Now that the industry has its long-awaited “qualified mortgage” (QM) definition, Fitch Ratings believes jumbo prime securities are poised to see a jump start.
After leaving housing professionals in suspense for months, the Consumer Financial Protection Bureau (CFPB) finally released in early January its rules for what constitutes a QM. The guidelines are designed to spur the creation of safe, affordable mortgages by prohibiting certain practices (such as riskier interest-only or negative amortization loans) and setting up criteria for ascertaining a borrower’s ability to repay. The rules also establish legal “safe harbors” (based on loan risk) for creditors who responsibly lend, protecting all parties involved in the mortgage process.
While many analysts anticipate a kick start in lending and securitization now that the rules are clear, Fitch asserts most of the underwriting guidelines suggested have already been put into practice since the financial crisis, even if the criteria weren’t standardized across the industry.
However, the ratings agency sees the QM definition as a boon for the jumbo prime market.
“Fitch believes the qualified mortgage definition is positive for the jumbo prime residential mortgage market, as it removes the uncertainty that has paralyzed mortgage lending for the past few years and is an encouraging step in easing credit for traditional prime borrowers,” Fitch said in a release. “Further, finalizing the rule on QM will help advance the determination of a qualified residential mortgage (QRM), an additional constructive step in re-starting the jumbo securitization market.”
Additionally, because the QRM definition for exemption is linked to that of the finalized QM rules, Fitch believes the debt-to-income (DTI) requirement (which is 43 percent for a QM) is now clear, removing another concern for residential mortgage securitizers.
“The 43 percent DTI threshold casts a wide net for qualifying jumbo prime and possibly strong alt-A credit quality borrowers. Roughly 83 percent of the loans comprising recent securitizations would likely comply with the QM standard. The ruling is likely to have the biggest impact on securitizations of interest-only and higher DTI loans associated with the more affluent borrowers,” Fitch said.

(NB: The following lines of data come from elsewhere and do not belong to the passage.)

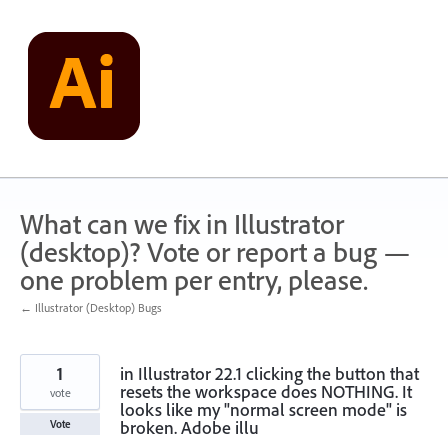
Skip
to
content
What can we fix in Illustrator
(desktop)? Vote or report a bug —
one problem per entry, please.
← Illustrator (Desktop) Bugs
1
in Illustrator 22.1 clicking the button that
resets the workspace does NOTHING. It
vote
looks like my "normal screen mode" is
broken. Adobe illu
Vote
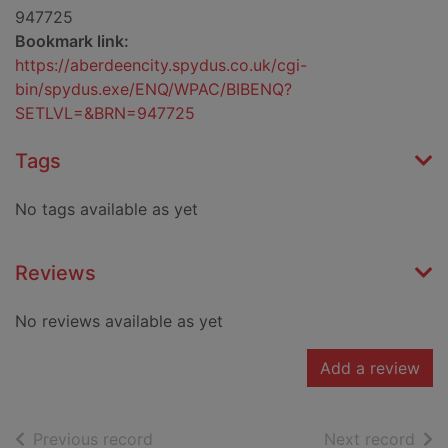
947725
Bookmark link:
https://aberdeencity.spydus.co.uk/cgi-
bin/spydus.exe/ENQ/WPAC/BIBENQ?
SETLVL=&BRN=947725
Tags
No tags available as yet
Reviews
No reviews available as yet
Add a review
of search results
of s
Previous record
Next record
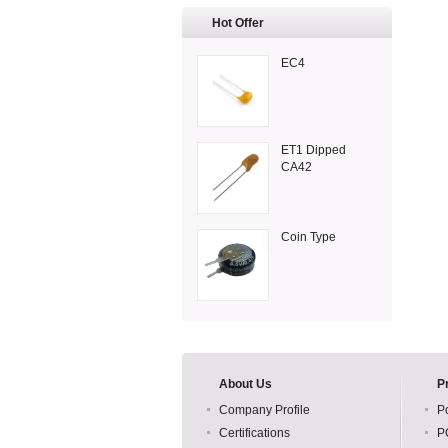
Hot Offer
EC4
ET1 Dipped
CA42
Coin Type
About Us
P
Company Profile
P
Certifications
P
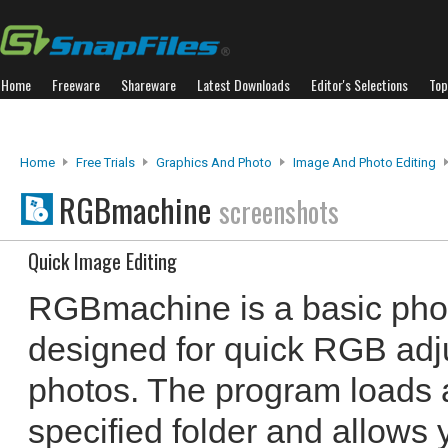
Home
Freeware
Shareware
Latest Downloads
Editor's Selections
Top
Home
Free Trials
Graphics And Photo
Image And Photo Editing
RGBmachine
screenshots
Quick Image Editing
RGBmachine is a basic photo
designed for quick RGB adj
photos. The program loads a
specified folder and allows y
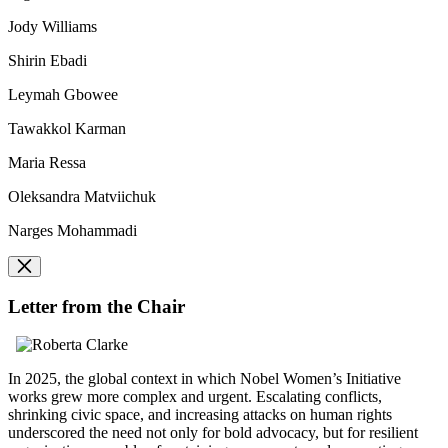
Jody Williams
Shirin Ebadi
Leymah Gbowee
Tawakkol Karman
Maria Ressa
Oleksandra Matviichuk
Narges Mohammadi
Letter from the Chair
In 2025, the global context in which Nobel Women’s Initiative
works grew more complex and urgent. Escalating conflicts,
shrinking civic space, and increasing attacks on human rights
underscored the need not only for bold advocacy, but for resilient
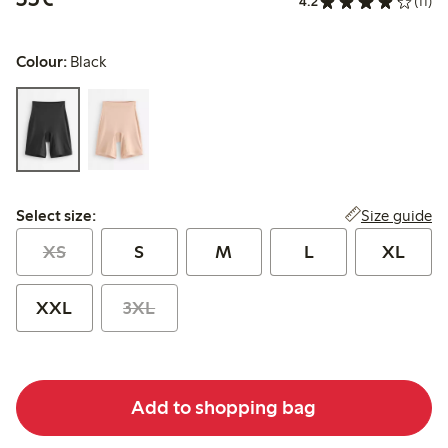
4.2
(11)
Colour:
Black
Select size:
Size guide
Select size:
XS
S
M
L
XL
XXL
3XL
Add to shopping bag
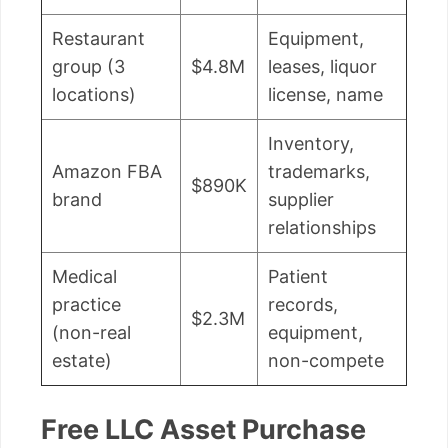
Restaurant
Equipment,
group (3
$4.8M
leases, liquor
locations)
license, name
Inventory,
Amazon FBA
trademarks,
$890K
brand
supplier
relationships
Medical
Patient
practice
records,
$2.3M
(non-real
equipment,
estate)
non-compete
Free LLC Asset Purchase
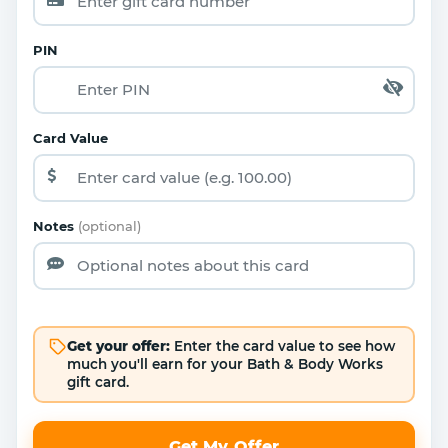
PIN
Card Value
Notes
(optional)
Get your offer:
Enter the card value to see how
much you'll earn for your Bath & Body Works
gift card.
Get My Offer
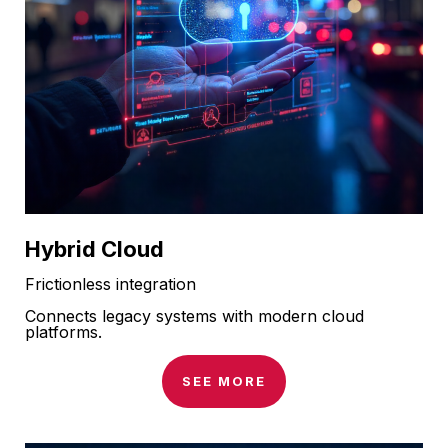
Hybrid Cloud
Frictionless integration
Connects legacy systems with modern cloud
platforms.
SEE MORE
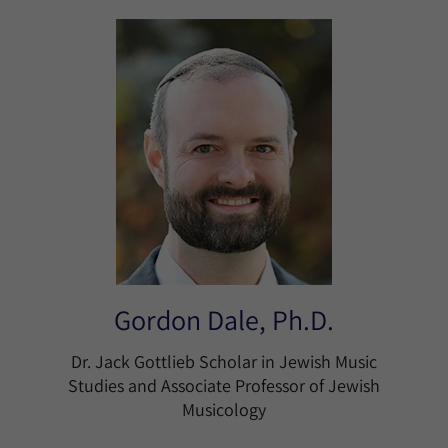
Gordon Dale, Ph.D.
Dr. Jack Gottlieb Scholar in Jewish Music
Studies and Associate Professor of Jewish
Musicology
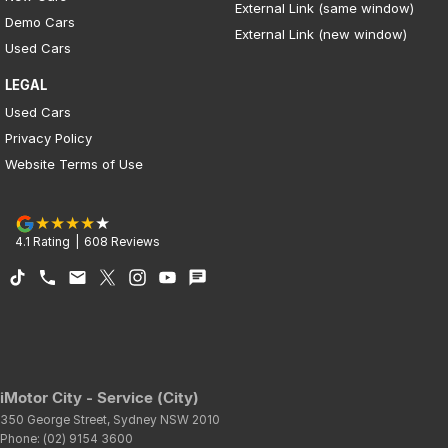
External Link (same window)
Demo Cars
External Link (new window)
Used Cars
LEGAL
Used Cars
Privacy Policy
Website Terms of Use
4.1
Rating
|
608
Review
s
iMotor City - Service (City)
350 George Street
,
Sydney
NSW
2010
Phone:
(02) 9154 3600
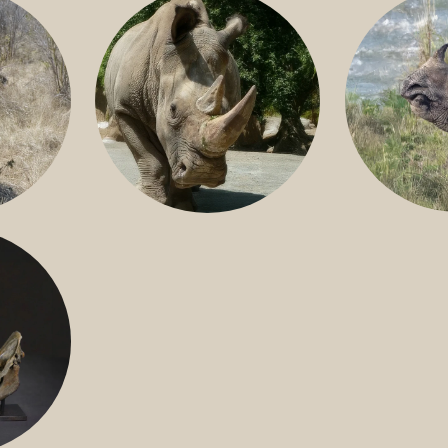
GREATER 
HITE
NILE RHINO
R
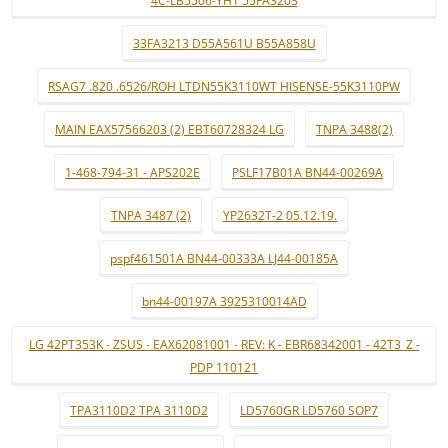
4C-LB5506-YH1 55FA3203
33FA3213 D55A561U B55A858U
RSAG7 .820 .6526/ROH LTDN55K3110WT HISENSE-55K3110PW
MAIN EAX57566203 (2) EBT60728324 LG
TNPA 3488(2)
1-468-794-31 - APS202E
PSLF17B01A BN44-00269A
TNPA 3487 (2)
YP2632T-2 05.12.19.
pspf461501A BN44-00333A LJ44-00185A
bn44-00197A 3925310014AD
LG 42PT353K - ZSUS - EAX62081001 - REV: K - EBR68342001 - 42T3_Z -
PDP 110121
TPA3110D2 TPA 3110D2
LD5760GR LD5760 SOP7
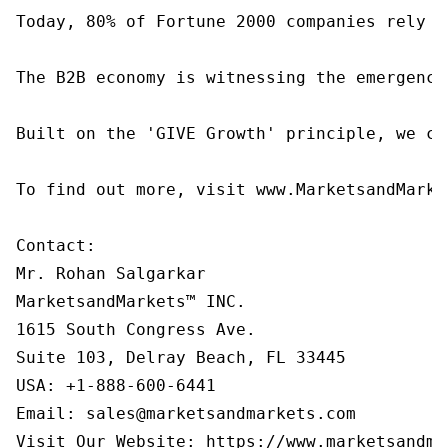
Today, 80% of Fortune 2000 companies rely o
The B2B economy is witnessing the emergence
Built on the 'GIVE Growth' principle, we co
To find out more, visit www.MarketsandMarke
Contact:

Mr. Rohan Salgarkar

MarketsandMarkets™ INC.

1615 South Congress Ave.

Suite 103, Delray Beach, FL 33445

USA: +1-888-600-6441

Email: sales@marketsandmarkets.com

Visit Our Website: https://www.marketsandma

However, there is one unknown variable: the down payment requirement, which has not yet been addressed by regulators. Fitch believes the finalization of the QRM hinges on that definition, which is expected this year.
“Ultimately, the re-start of private label securitization market will depend on this definition and clarity on risk retention rules, the application of Basel III and other liquidity rules, and a decision on agency guarantee fees,” Fitch concluded.